In the previous post, I have discussed loss function in regression. In this post, I will elaborate how we develop loss function in classification when the output is discrete, rather than continuous.

*This is No.5 post in the Connect the Dots series. See full table of contents. *

In classification, the output \(y \) is discrete. With \(K\) classes, let’s label the class as \(1,2,…K\) and \(y \in \{1,2,…K\}\). For example, in binary classification, we can define \(label_1= 1, label_2 = 0\), or \(label_1= 1, label_2 = -1\), or \(label_1 = 100, label_2 = 200\), or \(label_1 = “red”, label_2 = “green” \). The actual value of each label does not matter, as they represent discrete and orderless categories. In the case of \(label_1=1, label_2 = 0\), although \(label_1 > label_2\) mathematically, the classification result is not affected if we switch their label values or use different label values.

Conventionally, in binary classification, such as “disease v.s. healthy” and “target customer v.s. non-target customer” , we can use \(label_1=1\) to represent positive output and \(label_2 = 0\) to represent negative output, as shown in the figure above.

How can we find a good fitting function that returns discrete values?

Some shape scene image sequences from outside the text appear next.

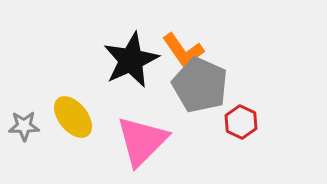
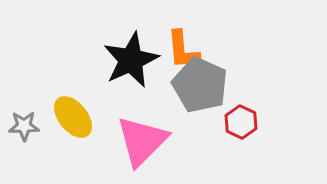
orange L-shape: rotated 30 degrees clockwise
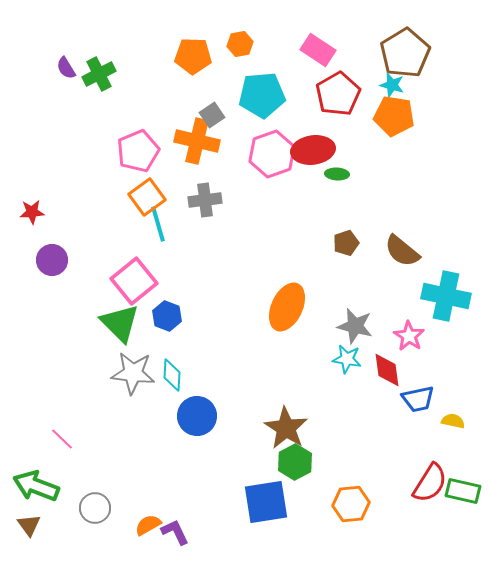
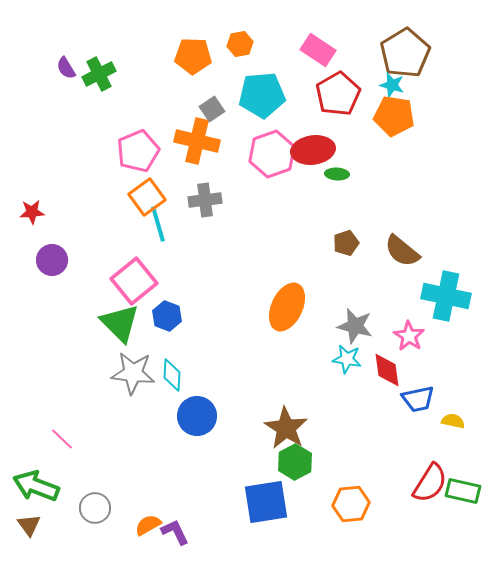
gray square at (212, 115): moved 6 px up
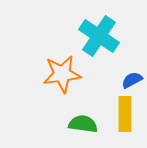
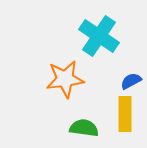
orange star: moved 3 px right, 5 px down
blue semicircle: moved 1 px left, 1 px down
green semicircle: moved 1 px right, 4 px down
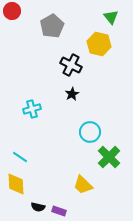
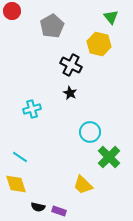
black star: moved 2 px left, 1 px up; rotated 16 degrees counterclockwise
yellow diamond: rotated 15 degrees counterclockwise
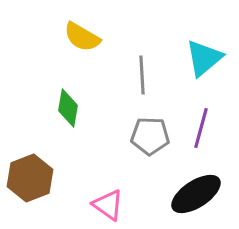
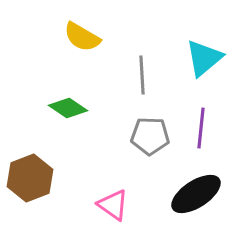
green diamond: rotated 66 degrees counterclockwise
purple line: rotated 9 degrees counterclockwise
pink triangle: moved 5 px right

**A simple and naive approach**

In binary classification where \(y \in \{1,2\}\), we can try to simply treat the output as continuous \(y \in R\) as in linear regression, and find the linear regression coefficient \(\hat \beta\) using mean squared error:

\(\hat \beta= argmin_{\beta \in R^{p+1}} (y – \textbf{X} \beta) ^T(y – \textbf{X} \beta) \tag{1} \)

\(\hat \beta = ( \textbf{X}^T \textbf{X}) ^ {-1} \textbf{X}^Ty, \textbf{X} \in R^{N \times (p+1)} \tag{2} \)

Then we can define a decision boundary as a cut-off. For a given input \(x_i\), we can transform the expected continuous output \(x_i^T\hat \beta\) from linear regression to a discrete output as \(\hat f^{LS}(x_i) \) :

\(\hat f^{LS}(x_i) =\begin{cases}

1, & x_i^T \hat \beta <= boundary \\

2, & x_i^T \hat \beta > boundary \\

\end{cases} \tag{3} \)

In the following example, we have a 1D input \(x\) and a binary output \(y \in \{0,1\}\)

Treating the output as continuous variable, we can fit the data with linear regression (red dashed line), and get the predicted \(y_{pred}\) for each \(x\).

As shown in the following figure, the actual \(y_{train}\) takes discrete values 0 and 1, while the output from linear regression \(y_{predict}\) is continuous.

Using different decision boundaries, we can evaluate the total error on the data. We can use either mean squared error or misclassification error \(\sum_i^N I(y_{pred} \neq y_{real})\), which counts how many data points are misclassified. Because we have a 0-1 output here, mean squared error is equivalent to misclassification error.

As we can see, misclassification error reaches minimum when decision boundary is set as 0.44.

This decision boundary approach works well for binary classification. What if we have more than 2 classes? Since the discrete output does not have an intrinsic order, it is difficult to fit the data as linear regression directly.

## Multiclass encoding with indicator variables

We can apply what we did for binary classification to multiclass if we can transform and encode multiclass as several binary classes. The idea is to use indicator variables (in feature engineering, it is often called one-hot encoding). For a \(K\) class problem with the output response \(G\), there are \(K\) indicators \(Y_k, k = 1,2,…K\) with

\(Y_k =\begin{cases}

1, & G=k \\

0, & else\\

\end{cases} \tag {4} \)

The overall indicator response matrix is \(Y = (Y_1, Y_2, …Y_K) \in R^{N \times K}\). For example, with \(N = 5, K = 3\), the indicator response matrix :

$$ Y = \begin{bmatrix}1 & 0 & 0 \\1 & 0 & 0 \\0 & 1& 0 \\0 & 1 & 0 \\0 & 0 & 1 \end{bmatrix} \in R^{5 \times 3} $$

For each column in \(Y\), we can fit a linear regression model to get the predicted continuous output as:

\(\hat Y = (\textbf{X}^T \textbf{X}) ^ {-1} \textbf{X}^TY \tag{5}\)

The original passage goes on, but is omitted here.